Neam "Nim" Chimpsky (November 19, 1973 – March 10, 2000) was a chimpanzee and the subject of an extended study of animal language acquisition at Columbia University. The project was led by Herbert S. Terrace with the linguistic analysis headed up by psycholinguist Thomas Bever. Within the context of a scientific study, Chimpsky was named as a pun on linguist Noam Chomsky, who posits that humans are "wired" to develop language.

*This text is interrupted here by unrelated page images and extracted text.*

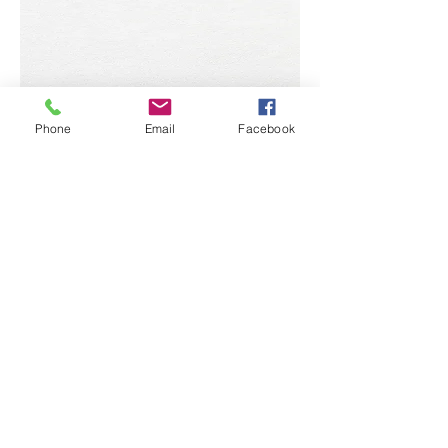
Phone
Email
Facebook
Quick Links:
Anti-Ragging Committee
Anti-Sexual Harassment Cell
Virtual Tour
Infrastructure
Contact us
Donate Now
Inflibnet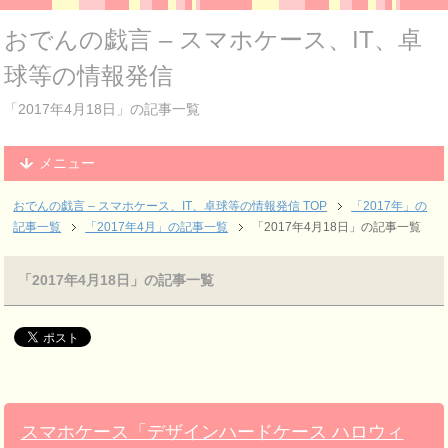
おでんの戯言 – スマホケース、IT、卓
球等の情報発信
「2017年4月18日」の記事一覧
メニュー
おでんの戯言 – スマホケース、IT、卓球等の情報発信
TOP
「2017年」の
記事一覧
「2017年4月」の記事一覧
「2017年4月18日」の記事一覧
「2017年4月18日」の記事一覧
スマホケース「デザインハードケース ハロウィ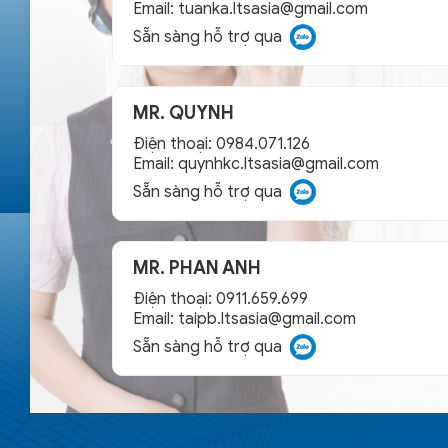
Email:
tuanka.ltsasia@gmail.com
Sẵn sàng hỗ trợ qua
MR. QUYNH
Điện thoại: 0984.071.126
Email:
quynhkc.ltsasia@gmail.com
Sẵn sàng hỗ trợ qua
MR. PHAN ANH
Điện thoại: 0911.659.699
Email:
taipb.ltsasia@gmail.com
Sẵn sàng hỗ trợ qua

As part of a study intended to challenge Chomsky's thesis that only humans have language, beginning at two weeks old, Nim was raised by a family in a home environment by human surrogate parents. The surrogate parents already had a human child of their own. At the age of two Nim was removed from his surrogate parents, the familiar surrounding of their home and brought to Columbia University due to perceived behavioral difficulties. The project was similar to an earlier study by R. Allen and Beatrix Gardner in which another chimpanzee, Washoe, was raised like a human child. After reviewing the results, Terrace concluded that Nim, who at this point was housed at Columbia University, mimicked symbols of the American Sign Language from his teachers in order to get a reward but did not understand the language nor could he create sentences; Nim used random patterns until receiving a reward. Mainly, Terrace claimed that he had noticed that Nim mimicked the signs used moments before by his teacher, which Terrace, by his own words, had not noticed throughout the duration of the entire study but only moments before thinking of greenlighting the study as a success. Terrace further argued that all ape-language studies, including Project Nim, were based on misinformation from the chimps, which he also only noticed and examined in such a manner at and after said moment of realization. Terrace's work remains controversial today, with no clear consensus among psychologists and cognitive scientists regarding the extent to which great apes can learn language.

Project Nim

Project Nim was an attempt to go further than Project Washoe. Terrace and his colleagues aimed to use more thorough experimental techniques, and the intellectual discipline of the experimental analysis of behavior, so that the linguistic abilities of the apes could be put on a more secure footing.

Roger Fouts wrote:

Attention was particularly focused on Nim's ability to make different responses to different sequences of signs and to emit different sequences in order to communicate different meanings. However, the results, according to Fouts, were not as impressive as had been reported from the Washoe project. Terrace, however, was skeptical of Project Washoe and, according to the critics, went to great lengths to discredit it.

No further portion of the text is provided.